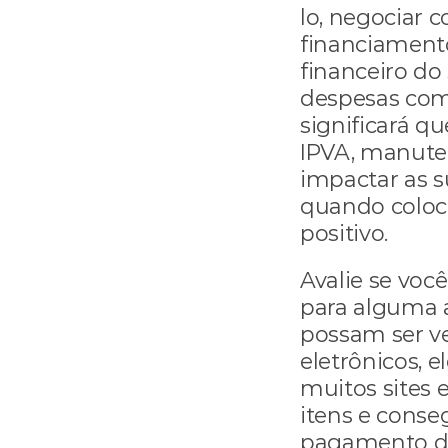
lo, negociar 
financiament
financeiro do
despesas com 
significará qu
IPVA, manuten
impactar as s
quando coloca
positivo.
Avalie se voc
para alguma a
possam ser v
eletrônicos, e
muitos sites 
itens e conse
pagamento da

= = = =

Repeat only the lines running from the line that contains "financiament" through the last line above, inclusive.

financiament
financeiro do
despesas com 
significará qu
IPVA, manuten
impactar as s
quando coloca
positivo.
Avalie se voc
para alguma a
possam ser v
eletrônicos, e
muitos sites 
itens e conse
pagamento da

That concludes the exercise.